======== INPUT FOR THIS TASK

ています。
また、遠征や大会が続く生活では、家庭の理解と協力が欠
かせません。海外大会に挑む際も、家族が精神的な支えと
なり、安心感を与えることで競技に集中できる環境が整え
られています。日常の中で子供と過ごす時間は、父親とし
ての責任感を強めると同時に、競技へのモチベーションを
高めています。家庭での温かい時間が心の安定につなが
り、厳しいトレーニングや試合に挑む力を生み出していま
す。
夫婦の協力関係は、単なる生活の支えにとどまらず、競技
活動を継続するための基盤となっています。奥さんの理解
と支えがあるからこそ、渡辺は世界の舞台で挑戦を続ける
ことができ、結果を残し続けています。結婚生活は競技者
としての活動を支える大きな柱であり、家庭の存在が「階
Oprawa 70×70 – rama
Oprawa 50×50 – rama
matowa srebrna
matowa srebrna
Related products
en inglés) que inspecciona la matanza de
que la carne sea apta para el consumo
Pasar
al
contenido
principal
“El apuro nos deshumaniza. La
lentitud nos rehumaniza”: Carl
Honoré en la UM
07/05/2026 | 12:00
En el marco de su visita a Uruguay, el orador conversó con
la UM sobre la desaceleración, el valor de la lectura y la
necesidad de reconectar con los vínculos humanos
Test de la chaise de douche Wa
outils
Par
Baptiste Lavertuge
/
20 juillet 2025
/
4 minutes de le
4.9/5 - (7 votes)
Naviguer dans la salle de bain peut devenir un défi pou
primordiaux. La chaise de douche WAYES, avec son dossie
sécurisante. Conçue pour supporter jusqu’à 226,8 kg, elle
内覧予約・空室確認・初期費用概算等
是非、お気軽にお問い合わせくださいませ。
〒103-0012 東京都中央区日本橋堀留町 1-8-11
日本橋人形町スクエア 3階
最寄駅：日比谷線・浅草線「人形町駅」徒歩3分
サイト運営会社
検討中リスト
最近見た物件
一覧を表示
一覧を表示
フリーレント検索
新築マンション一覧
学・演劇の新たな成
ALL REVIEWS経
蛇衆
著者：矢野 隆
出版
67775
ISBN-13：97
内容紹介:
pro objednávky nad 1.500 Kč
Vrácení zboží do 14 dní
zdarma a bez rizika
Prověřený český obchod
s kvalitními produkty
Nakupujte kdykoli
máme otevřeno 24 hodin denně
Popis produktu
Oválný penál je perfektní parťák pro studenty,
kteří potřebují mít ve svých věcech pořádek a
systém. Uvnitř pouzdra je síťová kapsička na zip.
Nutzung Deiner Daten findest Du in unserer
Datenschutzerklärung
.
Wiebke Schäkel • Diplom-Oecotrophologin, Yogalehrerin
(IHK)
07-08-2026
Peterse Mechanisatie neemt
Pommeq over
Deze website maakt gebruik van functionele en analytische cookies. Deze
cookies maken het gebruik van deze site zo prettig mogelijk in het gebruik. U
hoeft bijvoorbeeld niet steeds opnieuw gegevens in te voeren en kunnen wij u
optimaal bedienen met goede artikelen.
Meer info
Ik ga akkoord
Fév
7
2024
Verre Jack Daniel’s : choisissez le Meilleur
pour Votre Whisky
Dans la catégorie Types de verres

================

## BRIEF
Reproduce every line of the records containing the string "pour".

## RESPONSE TO THE EXERCISE
sécurisante. Conçue pour supporter jusqu’à 226,8 kg, elle
pour Votre Whisky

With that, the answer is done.